A Semi Discrete Dynamical System for a 2D Dissipative Quasi Geostrophic Equation

TL;DR

This paper develops and analyzes a semi-discrete dynamical system for the 2D dissipative quasi-geostrophic equation, establishing existence, uniqueness, regularity, and the existence of a global attractor in the subcritical case.

Contribution

It introduces a semi-discretization scheme for the 2D dissipative quasi-geostrophic equation and proves key properties of the resulting dynamical system and its attractor.

Findings

Existence and uniqueness of solutions for the discretized system.

Regularity results for solutions in the subcritical case.

Existence of a global attractor for the semi-discrete dynamical system.

Abstract

A semi-discretization in time, according to a full implicit Euler scheme, for a 2D dissipative quasi geostrophic equation, is studied.
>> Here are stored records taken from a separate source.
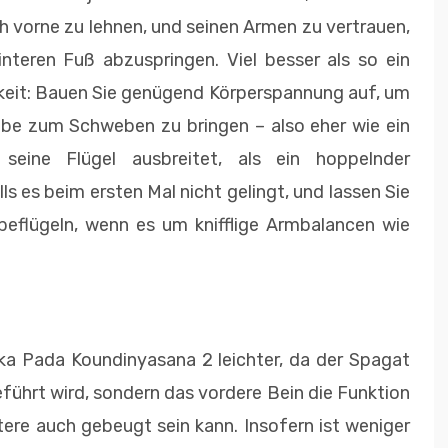
h vorne zu lehnen, und seinen Armen zu vertrauen,
nteren Fuß abzuspringen. Viel besser als so ein
gkeit: Bauen Sie genügend Körperspannung auf, um
abe zum Schweben zu bringen – also eher wie ein
 seine Flügel ausbreitet, als ein hoppelnder
ls es beim ersten Mal nicht gelingt, und lassen Sie
eflügeln, wenn es um knifflige Armbalancen wie
 Eka Pada Koundinyasana 2 leichter, da der Spagat
führt wird, sondern das vordere Bein die Funktion
ere auch gebeugt sein kann. Insofern ist weniger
We prove existence, uniqueness and regularity results of the solution to the predicted discretization, in the subcritical case for any initial data in $\dot{L}^2$. Hence, we define an infinite semi-discrete dynamical system, then we prove the existence and the regularity of the corresponding global attractor, for a source term $f$ in $\dot{L}^{p_{\alpha}}$, for a fixed $p_{\alpha} = \frac{2}{1-\alpha} $.